Am 02.10.2015 um 19:15 schrieb Andrew Davidson:
> I'm not an expert on the mechanics of Bayes so I'm wondering how valuable it is to continue training with collected spam that is properly tagged with BAYES_999.
>
> Does that help to reinforce the logic or is it overly focusing the database on emails it can already detect? Should I only be training it with miscategorized emails and emails in the 20-80% confidence range?

yes, because it contains clear spam parts repeated in the future in 
parts, doing that here for many months now and the results get better 
and better - we have a BAYES_00 of 85% of all scanned messages by 
heavily train ham as well as spam

0      51534    SPAM
0      19007    HAM
0    2161267    TOKEN


Re: Training Bayes with BAYES_999 Mail

Posted by Matus UHLAR - fantomas <uh...@fantomas.sk>.
On 02.10.15 13:15, Andrew Davidson wrote:
>I'm not an expert on the mechanics of Bayes so I'm wondering how
>valuable it is to continue training with collected spam that is
>properly tagged with BAYES_999.
>
>Does that help to reinforce the logic or is it overly focusing the
>database on emails it can already detect? Should I only be training it
>with miscategorized emails and emails in the 20-80% confidence range?

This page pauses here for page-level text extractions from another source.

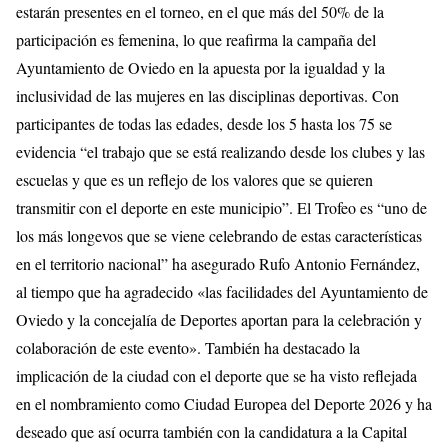
estarán presentes en el torneo, en el que más del 50% de la
participación es femenina, lo que reafirma la campaña del
Ayuntamiento de Oviedo en la apuesta por la igualdad y la
inclusividad de las mujeres en las disciplinas deportivas. Con
participantes de todas las edades, desde los 5 hasta los 75 se
evidencia “el trabajo que se está realizando desde los clubes y las
escuelas y que es un reflejo de los valores que se quieren
transmitir con el deporte en este municipio”. El Trofeo es “uno de
los más longevos que se viene celebrando de estas características
en el territorio nacional” ha asegurado Rufo Antonio Fernández,
al tiempo que ha agradecido «las facilidades del Ayuntamiento de
Oviedo y la concejalía de Deportes aportan para la celebración y
colaboración de este evento». También ha destacado la
implicación de la ciudad con el deporte que se ha visto reflejada
en el nombramiento como Ciudad Europea del Deporte 2026 y ha
deseado que así ocurra también con la candidatura a la Capital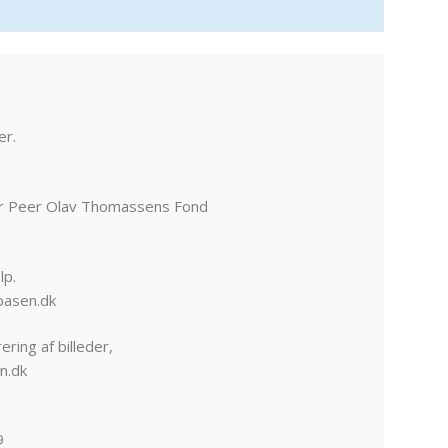
er.
er Peer Olav Thomassens Fond
lp.
basen.dk
ering af billeder,
n.dk
9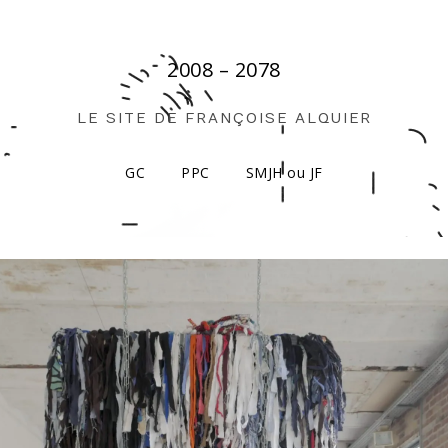
2008 – 2078
LE SITE DE FRANÇOISE ALQUIER
GC
PPC
SMJH ou JF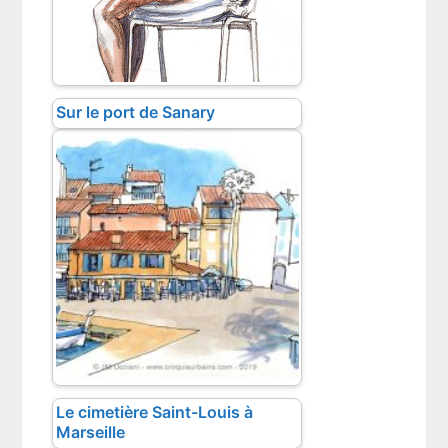
Sur le port de Sanary
Le cimetière Saint-Louis à
Marseille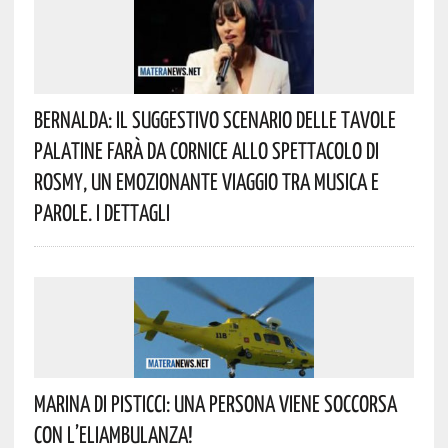
Bernalda: Il Suggestivo Scenario Delle Tavole
Palatine Farà Da Cornice Allo Spettacolo Di
Rosmy, Un Emozionante Viaggio Tra Musica E
Parole. I Dettagli
Marina Di Pisticci: Una Persona Viene Soccorsa
Con L’eliambulanza!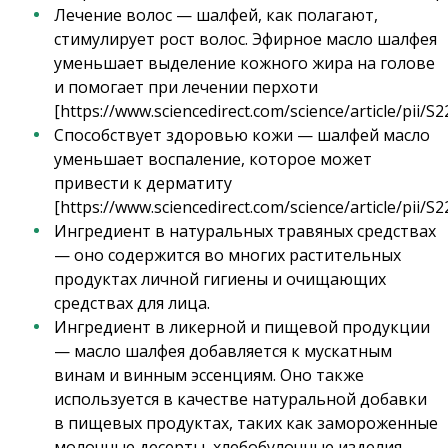
Лечение волос — шалфей, как полагают,
стимулирует рост волос. Эфирное масло шалфея
уменьшает выделение кожного жира на голове
и помогает при лечении перхоти
[https://www.sciencedirect.com/science/article/pii/
Способствует здоровью кожи — шалфей масло
уменьшает воспаление, которое может
привести к дерматиту
[https://www.sciencedirect.com/science/article/pii/
Ингредиент в натуральных травяных средствах
— оно содержится во многих растительных
продуктах личной гигиены и очищающих
средствах для лица.
Ингредиент в ликерной и пищевой продукции
— масло шалфея добавляется к мускатным
винам и винным эссенциям. Оно также
используется в качестве натуральной добавки
в пищевых продуктах, таких как замороженные
молочные десерты, хлебобулочные изделия,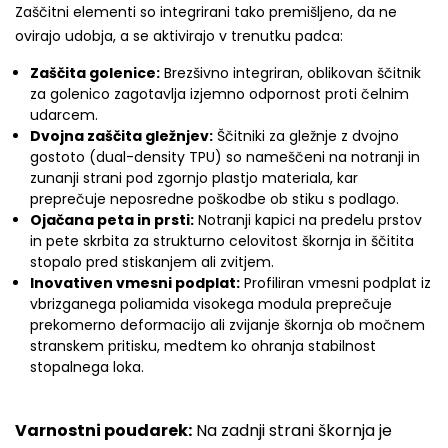
Zaščitni elementi so integrirani tako premišljeno, da ne
ovirajo udobja, a se aktivirajo v trenutku padca:
Zaščita golenice:
Brezšivno integriran, oblikovan ščitnik
za golenico zagotavlja izjemno odpornost proti čelnim
udarcem.
Dvojna zaščita gležnjev:
Ščitniki za gležnje z dvojno
gostoto (dual-density TPU) so nameščeni na notranji in
zunanji strani pod zgornjo plastjo materiala, kar
preprečuje neposredne poškodbe ob stiku s podlago.
Ojačana peta in prsti:
Notranji kapici na predelu prstov
in pete skrbita za strukturno celovitost škornja in ščitita
stopalo pred stiskanjem ali zvitjem.
Inovativen vmesni podplat:
Profiliran vmesni podplat iz
vbrizganega poliamida visokega modula preprečuje
prekomerno deformacijo ali zvijanje škornja ob močnem
stranskem pritisku, medtem ko ohranja stabilnost
stopalnega loka.
Varnostni poudarek:
Na zadnji strani škornja je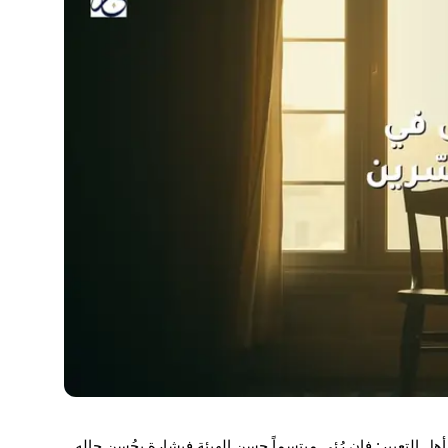
أهل التعبير: فإن رُئي مبتسماً حسن الهيئة فبشارة بحُسن حاله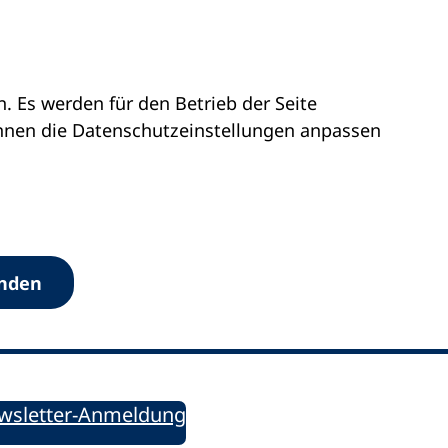
 Es werden für den Betrieb der Seite
önnen die Datenschutz­einstellungen anpassen
Werkzeuge
anden
Sie informiert!
ung aktuell – Der bildungspolitische Newsletter
wsletter-Anmeldung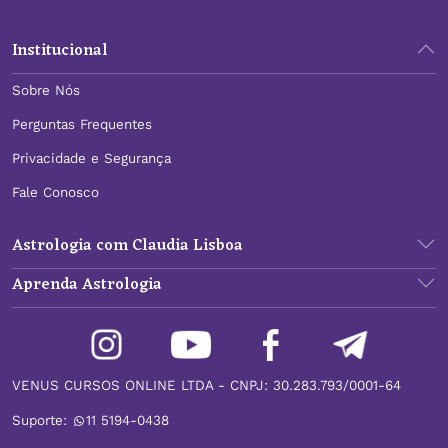
Institucional
Sobre Nós
Perguntas Frequentes
Privacidade e Segurança
Fale Conosco
Astrologia com Claudia Lisboa
Aprenda Astrologia
VENUS CURSOS ONLINE LTDA - CNPJ: 30.283.793/0001-64
Suporte:
11 5194-0438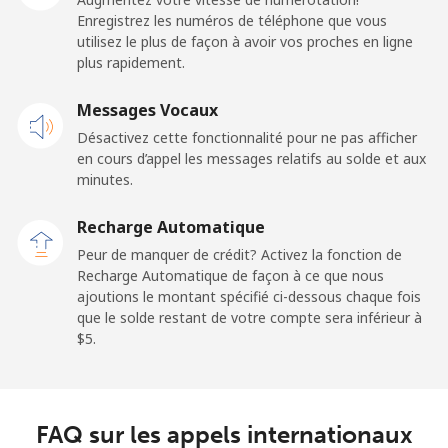
⁦$5⁩
Enregistrez les numéros de téléphone que vous
utilisez le plus de façon à avoir vos proches en ligne
plus rapidement.
Mobile
⁦64.5¢⁩
7 min pour
-
⁦$5⁩
Messages Vocaux
Désactivez cette fonctionnalité pour ne pas afficher
Kuwait
en cours d’appel les messages relatifs au solde et aux
minutes.
Ligne fixe
⁦6.9¢⁩
72 min pour
-
⁦$5⁩
Recharge Automatique
Peur de manquer de crédit? Activez la fonction de
Mobile
⁦6.9¢⁩
72 min pour
-
Recharge Automatique de façon à ce que nous
⁦$5⁩
ajoutions le montant spécifié ci-dessous chaque fois
que le solde restant de votre compte sera inférieur à
Kyrgyzstan
⁦$5⁩.
Ligne fixe
⁦31.9¢⁩
15 min pour
-
⁦$5⁩
FAQ sur les appels internationaux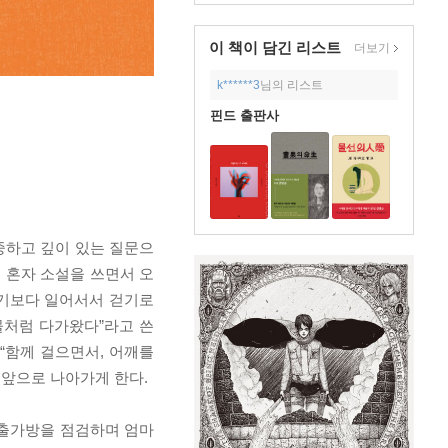
이 책이 담긴
리스트
더보기
k******3
님의 리스트
핀드 출판사
중하고 깊이 있는 질문으
 혼자 소설을 쓰면서 오
울기보다 일어서서 걷기로
물처럼 다가왔다”라고 쓴
“함께 걸으면서, 어깨를
 앞으로 나아가게 한다.
가출가방을 점검하며 엄마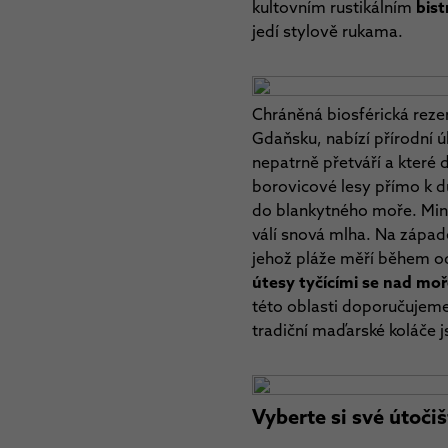
kultovním rustikálním
bist
jedí stylově rukama.
Chráněná biosférická re
Gdaňsku, nabízí přírodní ú
nepatrně přetváří a které
borovicové lesy přímo k du
do blankytného moře. Min
válí snová mlha. Na západ
jehož pláže měří během od
útesy tyčícími se nad mo
této oblasti doporučujem
tradiční maďarské koláče j
Vyberte si své útoči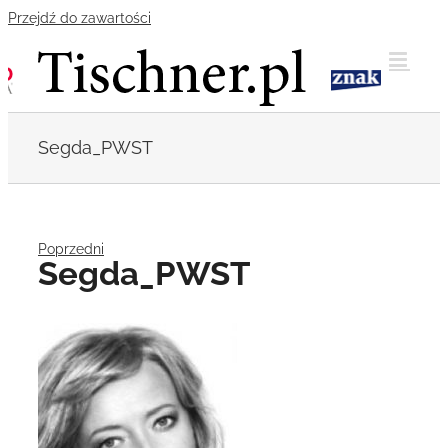
Przejdź do zawartości
Segda_PWST
Poprzedni
Segda_PWST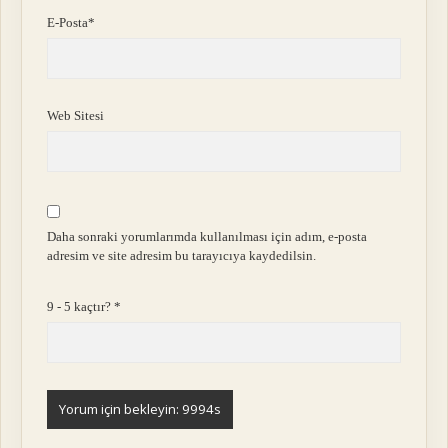
E-Posta*
Web Sitesi
Daha sonraki yorumlarımda kullanılması için adım, e-posta
adresim ve site adresim bu tarayıcıya kaydedilsin.
9 - 5 kaçtır?
*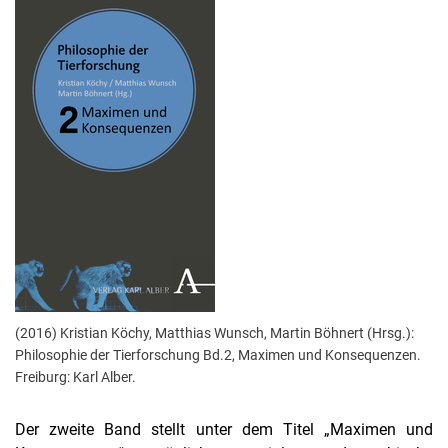
(2016) Kristian Köchy, Matthias Wunsch, Martin Böhnert (Hrsg.):
Philosophie der Tierforschung Bd.2, Maximen und Konsequenzen.
Freiburg: Karl Alber.
Der zweite Band stellt unter dem Titel „Maximen und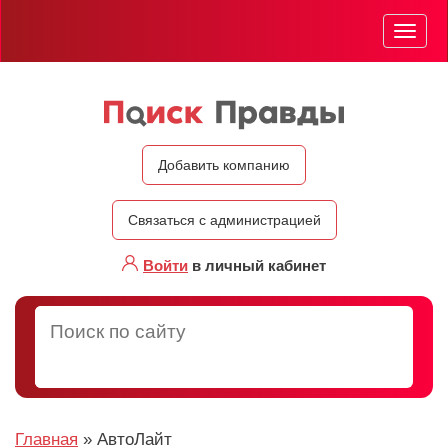
Мен
Добавить компанию
Связаться с администрацией
Войти
в личный кабинет
Главная
»
АвтоЛайт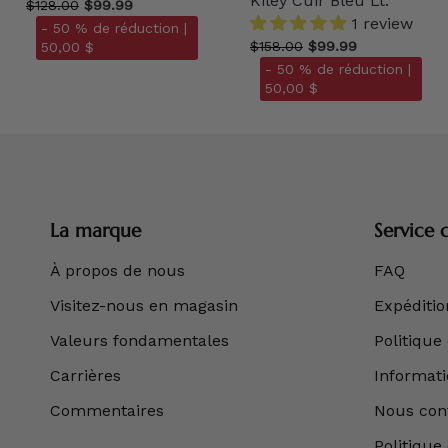
Kiley Cuir Bleu Lt.
$128.00
$99.99
1 review
- 50 % de réduction |
$158.00
$99.99
50,00 $
- 50 % de réduction |
50,00 $
La marque
Service c
À propos de nous
FAQ
Visitez-nous en magasin
Expédition
Valeurs fondamentales
Politique
Carrières
Informatio
Commentaires
Nous con
Politique 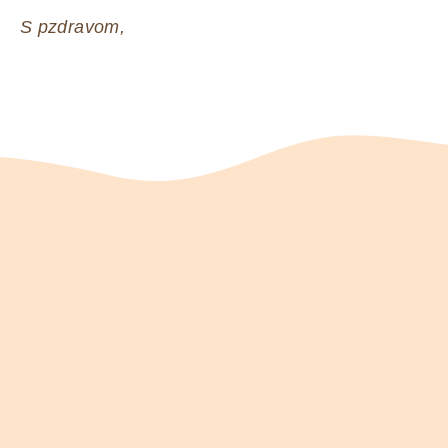
S pzdravom,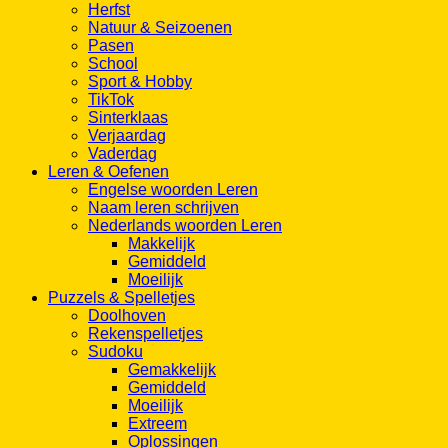
Pasen
School
Sport & Hobby
TikTok
Sinterklaas
Verjaardag
Vaderdag
Leren & Oefenen
Engelse woorden Leren
Naam leren schrijven
Nederlands woorden Leren
Makkelijk
Gemiddeld
Moeilijk
Puzzels & Spelletjes
Doolhoven
Rekenspelletjes
Sudoku
Gemakkelijk
Gemiddeld
Moeilijk
Extreem
Oplossingen
Over Ons & Informatie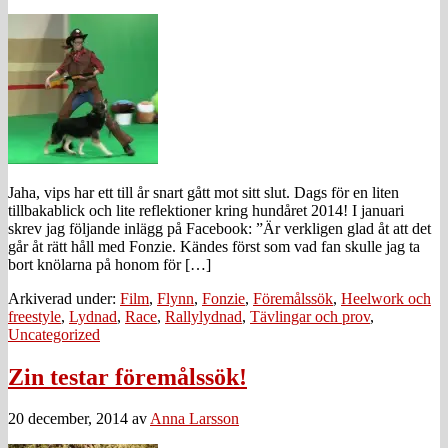
Jaha, vips har ett till år snart gått mot sitt slut. Dags för en liten
tillbakablick och lite reflektioner kring hundåret 2014! I januari
skrev jag följande inlägg på Facebook: ”Är verkligen glad åt att det
går åt rätt håll med Fonzie. Kändes först som vad fan skulle jag ta
bort knölarna på honom för […]
Arkiverad under:
Film
,
Flynn
,
Fonzie
,
Föremålssök
,
Heelwork och
freestyle
,
Lydnad
,
Race
,
Rallylydnad
,
Tävlingar och prov
,
Uncategorized
Zin testar föremålssök!
20 december, 2014
av
Anna Larsson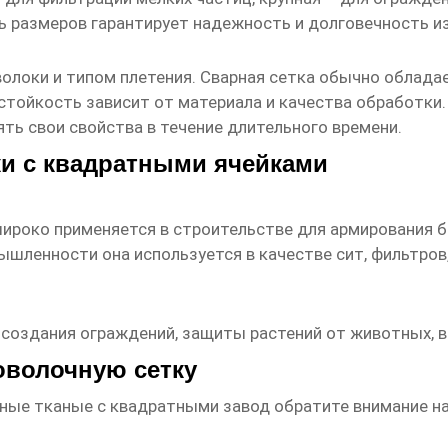
ь размеров гарантирует надежность и долговечность и
олоки и типом плетения. Сварная сетка обычно облада
тойкость зависит от материала и качества обработки
ть свои свойства в течение длительного времени.
и с квадратными ячейками
ироко применяется в строительстве для армирования б
шленности она используется в качестве сит, фильтров, 
 создания ограждений, защиты растений от животных, в 
оволочную сетку
чные тканые с квадратными завод
обратите внимание н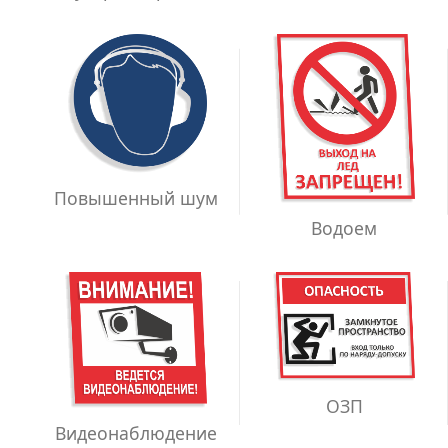
Повышенный шум
Водоем
ОЗП
Видеонаблюдение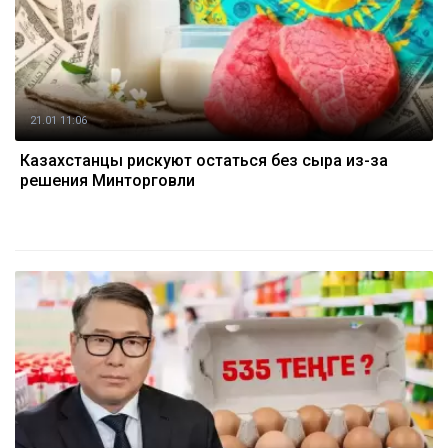
21.01 11:06
Казахстанцы рискуют остаться без сыра из-за
решения Минторговли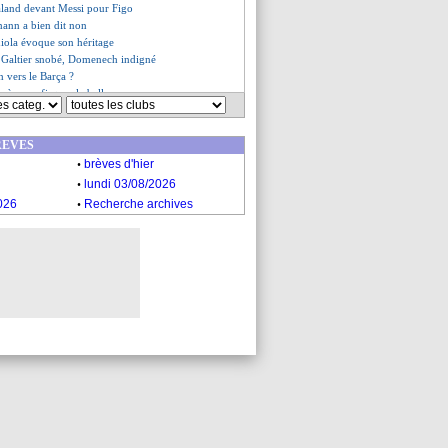
aland devant Messi pour Figo
mann a bien dit non
iola évoque son héritage
 Galtier snobé, Domenech indigné
 vers le Barça ?
spère confisquer le ballon
no s'en prend à la FIFA
iola rêve de la C1
REVES
n anti-Haaland
.
etraite dans un an
brèves d'hier
a encore impressionné Twitter
.
lundi 03/08/2026
 en avant la jeunesse
.
026
Recherche archives
gui défend Aboukhlal
r un nuage !
Maldini sent une différence
es du mar. 16 mai 2023
es du lun. 15 mai 2023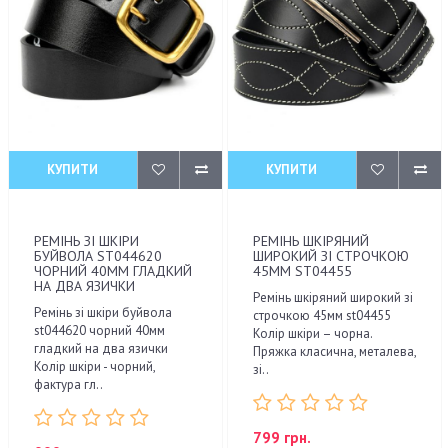
КУПИТИ
КУПИТИ
РЕМІНЬ ЗІ ШКІРИ
РЕМІНЬ ШКІРЯНИЙ
БУЙВОЛА ST044620
ШИРОКИЙ ЗІ СТРОЧКОЮ
ЧОРНИЙ 40ММ ГЛАДКИЙ
45ММ ST04455
НА ДВА ЯЗИЧКИ
Ремінь шкіряний широкий зі
Ремінь зі шкіри буйвола
строчкою 45мм st04455
st044620 чорний 40мм
Колір шкіри – чорна.
гладкий на два язички
Пряжка класична, металева,
Колір шкіри - чорний,
зі..
фактура гл..
799 грн.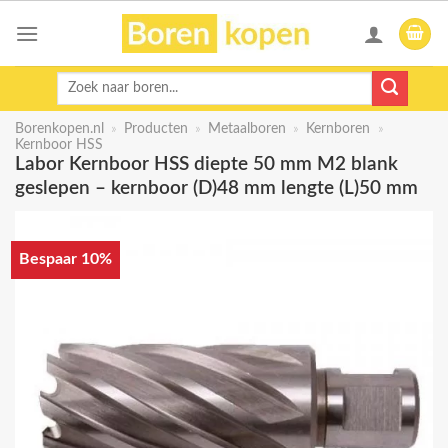
Skip
to
content
Zoeken
naar:
Borenkopen.nl
»
Producten
»
Metaalboren
»
Kernboren
»
Kernboor HSS
Labor Kernboor HSS diepte 50 mm M2 blank
geslepen – kernboor (D)48 mm lengte (L)50 mm
Bespaar 10%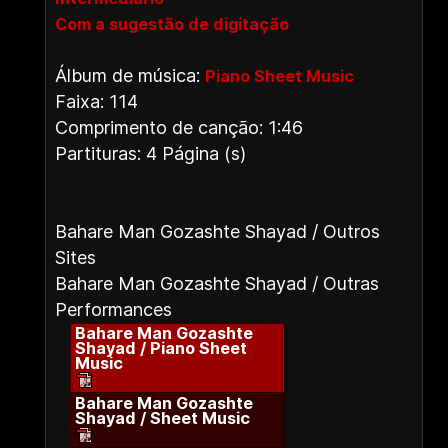
Com a sugestão de digitação
Álbum de música:
Piano Sheet Music
Faixa: 114
Comprimento de canção: 1:46
Partituras: 4 Página (s)
Bahare Man Gozashte Shayad / Outros
Sites
Bahare Man Gozashte Shayad / Outras
Performances
Bahare Man Gozashte
Shayad / Piano Sheet
Music
Bahare Man Gozashte
Shayad / Sheet Music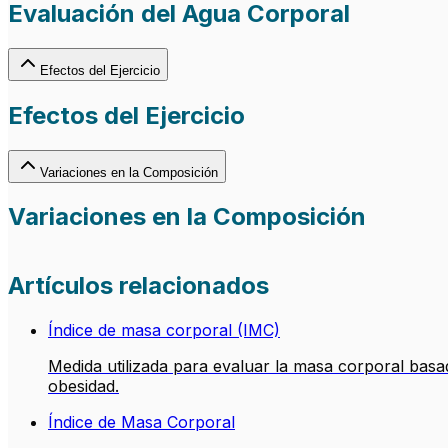
Evaluación del Agua Corporal
Efectos del Ejercicio
Efectos del Ejercicio
Variaciones en la Composición
Variaciones en la Composición
Artículos relacionados
Índice de masa corporal (IMC)
Medida utilizada para evaluar la masa corporal basad
obesidad.
Índice de Masa Corporal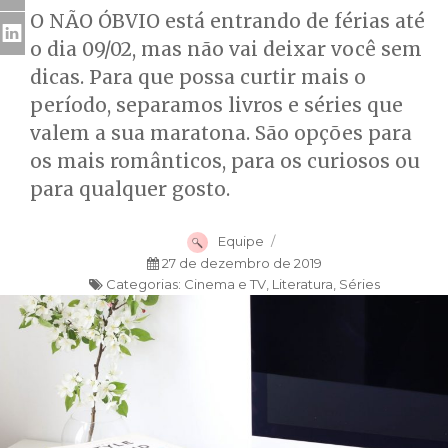
O NÃO ÓBVIO está entrando de férias até
o dia 09/02, mas não vai deixar você sem
dicas. Para que possa curtir mais o
período, separamos livros e séries que
valem a sua maratona. São opções para
os mais românticos, para os curiosos ou
para qualquer gosto.
Autor
Equipe
Publicado
27 de dezembro de 2019
Categorias:
em
Categorias
Cinema e TV
,
Literatura
,
Séries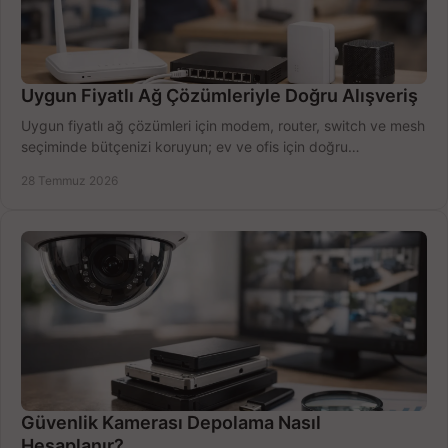
Uygun Fiyatlı Ağ Çözümleriyle Doğru Alışveriş
Uygun fiyatlı ağ çözümleri için modem, router, switch ve mesh
seçiminde bütçenizi koruyun; ev ve ofis için doğru
performansı yakalayın. Hızla karşılaştırın.
28 Temmuz 2026
Güvenlik Kamerası Depolama Nasıl
Hesaplanır?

imho, the more uncertain BAYES score is, the more it's usefull to train.
something hitting BAYES_999 is not worth imho.
-- 
Matus UHLAR - fantomas, uhlar@fantomas.sk ; http://www.fantomas.sk/
Warning: I wish NOT to receive e-mail advertising to this address.
Varovanie: na tuto adresu chcem NEDOSTAVAT akukolvek reklamnu postu.
"The box said 'Requires Windows 95 or better', so I bought a Macintosh".